Monitoring report details racism in Russian in football

Russia has made progress tackling some forms of discrimination ahead of next year’s World Cup, but players, coaches and fans still risk abuse, says a new report launched by Fare.

There were 89 racist and far-right incidents at Russian games in the 2016-17 season according to new data collected by the Moscow-based SOVA Centre.

The report, which comes a year ahead of the World Cup, covers two seasons - 2015/16 and 2016/17. It is the fifth season Fare has looked at Russian football during which the response of the Russian authorities has moved from outright denial to understanding some of the issues the country faces and the appointment of Alexey Smertin as anti-racism inspector.

“The Russian football authorities and the government authorities have realised that the World Cup will be tarnished by the fear of racism taking place and they have taken some quite strong measures,” Fare Executive Director Piara Powar said.

“However there still remains the danger of incidents taking place.”

Common issues
Russian authorities have taken measures to ban at least 191 fans from attending sports events, while the Russian Football Union (RFU) ejected the influential fan leader, Alexander Shprygin, from its organisation.
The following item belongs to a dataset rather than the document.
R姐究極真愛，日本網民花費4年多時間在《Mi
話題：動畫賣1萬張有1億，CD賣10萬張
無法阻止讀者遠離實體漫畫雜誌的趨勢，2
He was deported twice from France last year following violence around Russia’s match with England at the European Championship, and was a known sympathizer of the far-right.

Throughout the 2016/17 season the most common issues identified at top-flight games were far-right banners with concealed messages such as runes and number codes used by Nazi and ultra-nationalist groups.
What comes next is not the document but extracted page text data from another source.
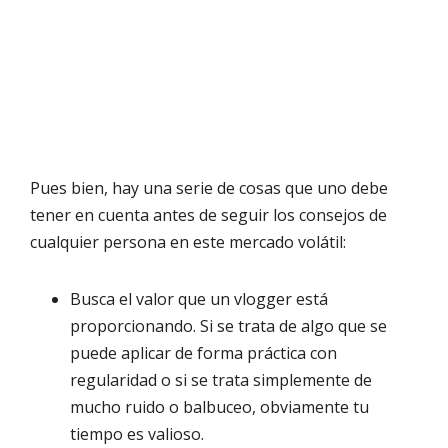
Pues bien, hay una serie de cosas que uno debe
tener en cuenta antes de seguir los consejos de
cualquier persona en este mercado volátil:
Busca el valor que un vlogger está
proporcionando. Si se trata de algo que se
puede aplicar de forma práctica con
regularidad o si se trata simplemente de
mucho ruido o balbuceo, obviamente tu
tiempo es valioso.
The RFU punished two clubs in the 2015-16 season for such banners, but didn’t pursue any such cases this season — something which Powar says indicates it may be “turning a blind eye.”
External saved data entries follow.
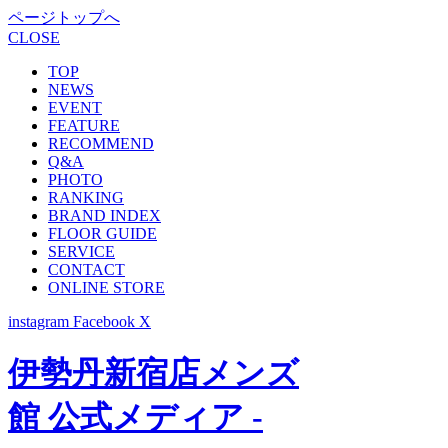
ページトップへ
CLOSE
TOP
NEWS
EVENT
FEATURE
RECOMMEND
Q&A
PHOTO
RANKING
BRAND INDEX
FLOOR GUIDE
SERVICE
CONTACT
ONLINE STORE
instagram
Facebook
X
伊勢丹新宿店メンズ
館 公式メディア -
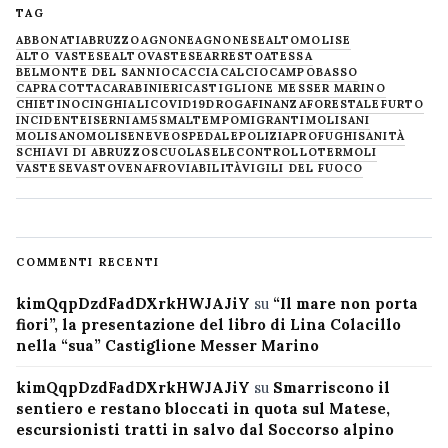
TAG
ABBONATI
ABRUZZO
AGNONE
AGNONESE
ALTOMOLISE
ALTO VASTESE
ALTOVASTESE
ARRESTO
ATESSA
BELMONTE DEL SANNIO
CACCIA
CALCIO
CAMPOBASSO
CAPRACOTTA
CARABINIERI
CASTIGLIONE MESSER MARINO
CHIETINO
CINGHIALI
COVID19
DROGA
FINANZA
FORESTALE
FURTO
INCIDENTE
ISERNIA
M5S
MALTEMPO
MIGRANTI
MOLISANI
MOLISANO
MOLISE
NEVE
OSPEDALE
POLIZIA
PROFUGHI
SANITÀ
SCHIAVI DI ABRUZZO
SCUOLA
SELECONTROLLO
TERMOLI
VASTESE
VASTO
VENAFRO
VIABILITÀ
VIGILI DEL FUOCO
COMMENTI RECENTI
kimQqpDzdFadDXrkHWJAJiY
su
“Il mare non porta
fiori”, la presentazione del libro di Lina Colacillo
nella “sua” Castiglione Messer Marino
kimQqpDzdFadDXrkHWJAJiY
su
Smarriscono il
sentiero e restano bloccati in quota sul Matese,
escursionisti tratti in salvo dal Soccorso alpino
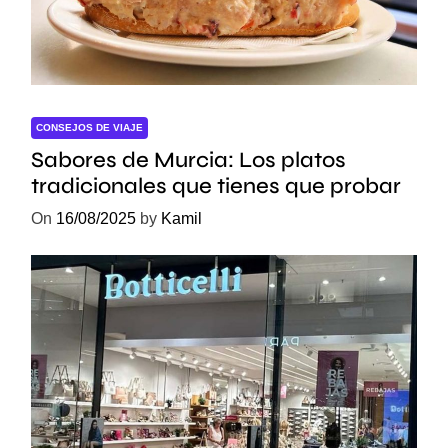
r
a
s
p
a
CONSEJOS DE VIAJE
r
a
Sabores de Murcia: Los platos
N
tradicionales que tienes que probar
i
On
16/08/2025
by
Kamil
ñ
o
s
y
A
d
u
l
t
o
Links between clubs and far-right hooligans
The report highlights the phenomena of fans detained in France after violence at Euro 2016 employed by leading Russian clubs with responsibility for fan liaison.

Officials appoint leaders of hooligan firms to work with fans as a strategy to control the most troublesome far-right and violent fans. Instead it supports and strengthens the dominance of far-right groups on the terraces.

Anti-semitism and call for “Slavs-only”
That was despite cases of anti-Semitic banners being flown by Spartak fans, including taunts aimed at rival CSKA Moscow, whose club president and then-coach are both Jewish. Another Spartak banner showed a Russian rock singer caricaturised as an Orthodox Jew, accompanied by personal abuse.

CSKA fans also targeted their own coach, Leonid Slutsky — now at England’s Hull City — with a banner linking his Jewish faith to poor results.

There are indications that football-related violence between different ethnic groups in Russia is becoming more entrenched, with fans from Russia’s largely Muslim regions in the North Caucasus forming “fan groups which adopt football hooligans’ rules and initiate fights with Moscow teams.”

In another case last month at a playoff game for a place in the Russian Premier League, one fan group from the Yenisei Krasnoyarsk team issued a statement on social media saying that its sector of the stadium was only available to fans of “Slavic appearance.”

SOVA under threat
The report continues the work initiated by Fare and the SOVA Centre in 2012, taken together the reports present a comprehensive assessment of the patterns and features of discrimination in Russian football between 2012 and 2015. The initiative has come under pressure from the Russian government through the declaration of the Centre as a ‘foreign agent’ late last year. This label is a direct challenge to their work and may restrict their ability to operate within Russia in the future.